5x Faster Spatial Join with this One Weird Trick
28 Sep 2018Update: As of PostGIS 3.1, spatial join is much faster due to some caching improvements, and this trick will mostly no longer yield large performance gains, though it still won’t hurt.
My go-to performance test for PostGIS is the point-in-polygon spatial join: given a collection of polygons of variables sizes and a collection of points, count up how many points are within each polygon. It’s a nice way of testing indexing, point-in-polygon calculations and general overhead.
Setup
First download some polygons and some points.
Load the shapes into your database.
shp2pgsql -s 4326 -D -I ne_10m_admin_0_countries.shp countries | psql performance
shp2pgsql -s 4326 -D -I ne_10m_populated_places.shp places | psql performance
Now we are ready with 255 countries and 7343 places.
One thing to note about the countries is that they are quite large objects, with 149 of them having enough vertices to be stored in TOAST tuples.
Baseline Performance
Now we can run the baseline performance test.
On my laptop, this query takes 25 seconds.

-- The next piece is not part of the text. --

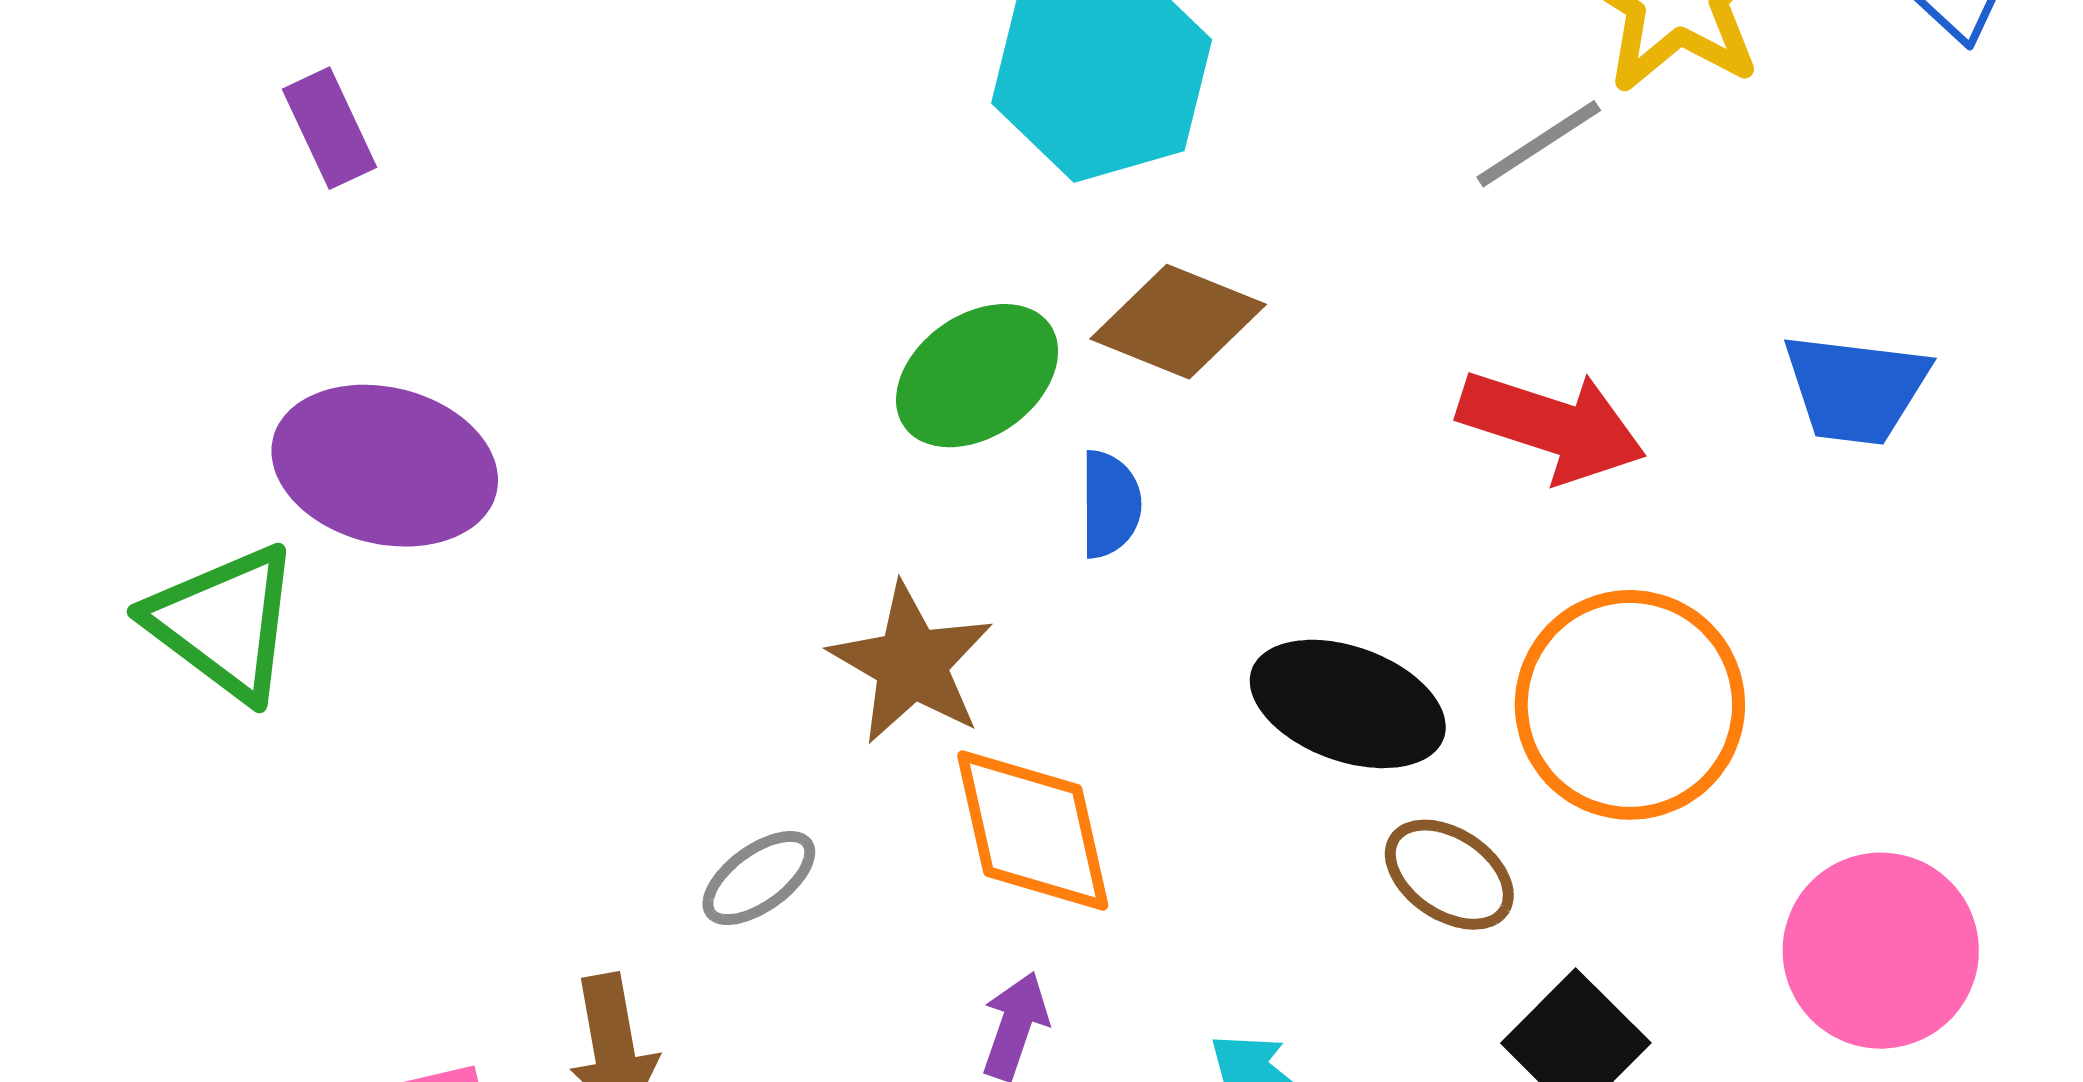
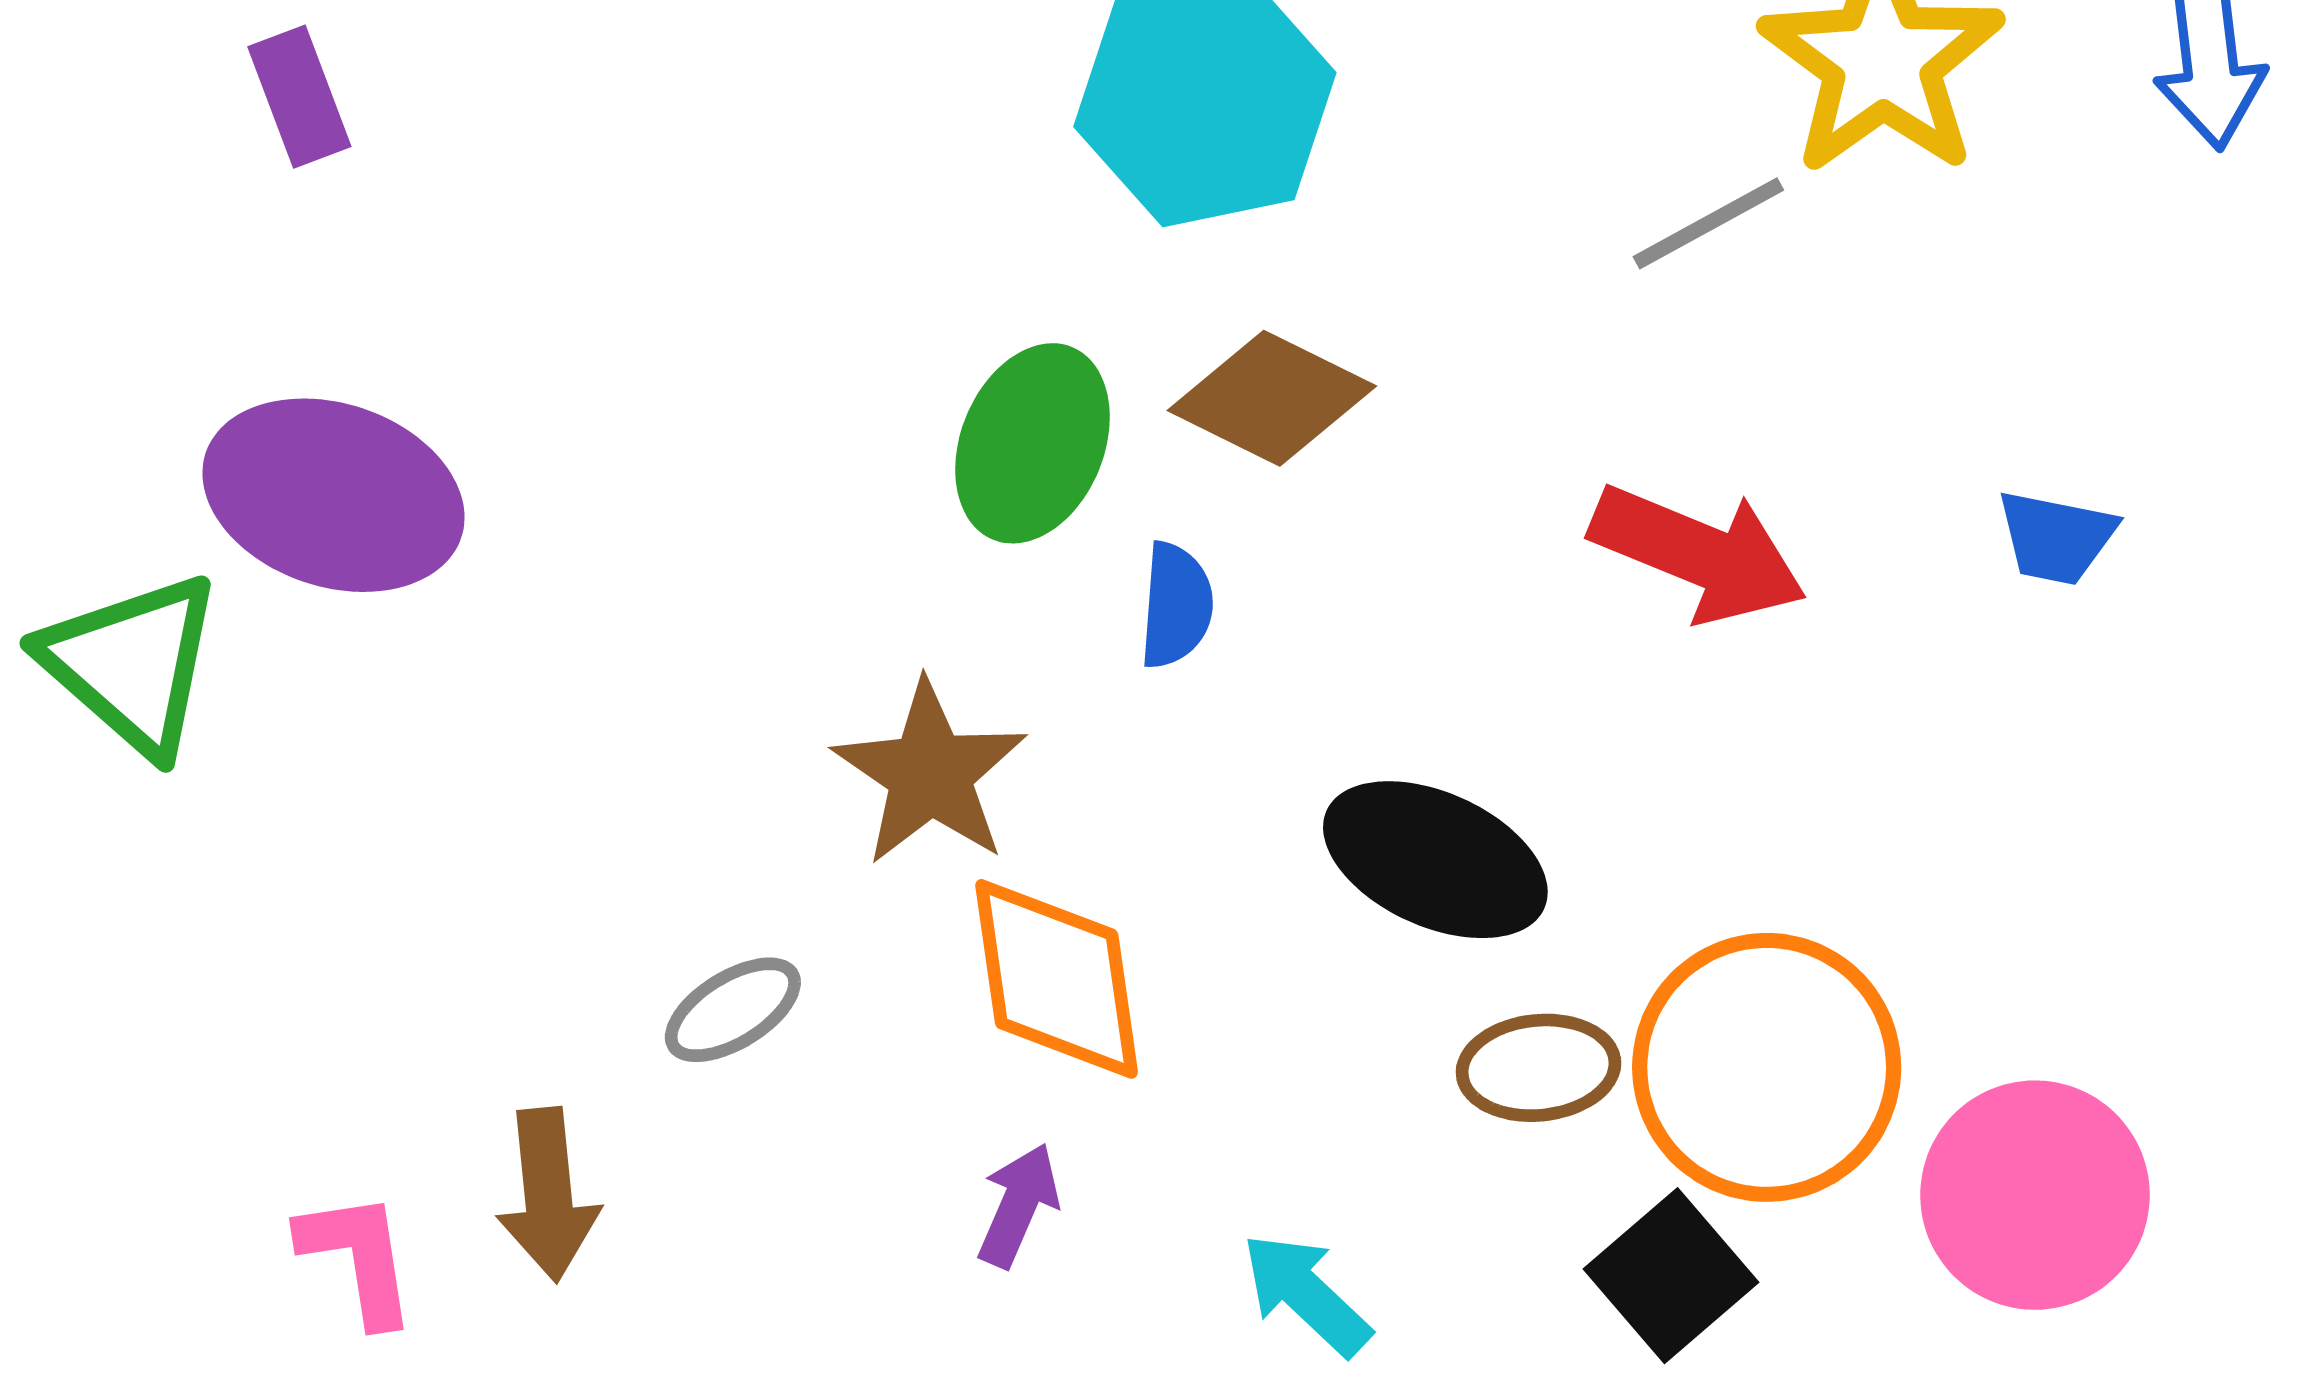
green ellipse: (977, 376) -> (1032, 443), turned -37
blue trapezoid: (1856, 389) -> (2056, 537), size x0.7
orange circle: (1630, 705) -> (1767, 1067), moved
brown ellipse: (1449, 875) -> (1539, 1068), turned -44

If you stick the process into a profiler while running it you’ll find that over 20 of those seconds are spent in the pglz_decompress
function. Not doing spatial algorithms or computational geometry, just decompressing the geometry before handing it on to the actual processing.
Among the things we talked about this week at our PostGIS code sprint have been clever ways to avoid this overhead:
- Patch PostgreSQL to allow partial decompression of geometries.
- Enrich our serialization format to include a unique hash key at the front of geometries.
These are cool have-your-cake-and-eat-too ways to both retain compression for large geometries and be faster when feeding them into the point-in-polygon machinery.
However, they ignore a more brutal and easily testable approach to avoiding decompression: just don’t compress in the first place.
One Weird Trick
PostGIS uses the “main” storage option for its geometry type. The main option tries to keep geometries in their original table until they get too large, then compresses them in place, then moves them to TOAST.
There’s another option “external” that keeps geometries in place, and if they get too big moves them to TOAST uncompressed. PostgreSQL allows you to change the storage on columns at run-time, so no hacking or code is required to try this out.
The spatial join now runs in under 4 seconds.
What’s the penalty?
- With a “main” storage the table+toast+index is 6MB.
- With a “external” storage the table+toast+index is 9MB.
Conclusion
For a 50% storage penalty, on a table that has far more large objects than most spatial tables, we achieved a 500% performance improvement. Maybe we shouldn’t apply compression to our large geometry at all?
Using “main” storage was mainly a judgement call back when we decided on it, it wasn’t benchmarked or anything – it’s possible that we were just wrong. Also, only large objects are compressed; since most tables are full of lots of small objects (short lines, points) changing to “external” by default wouldn’t have any effect on storage size at all.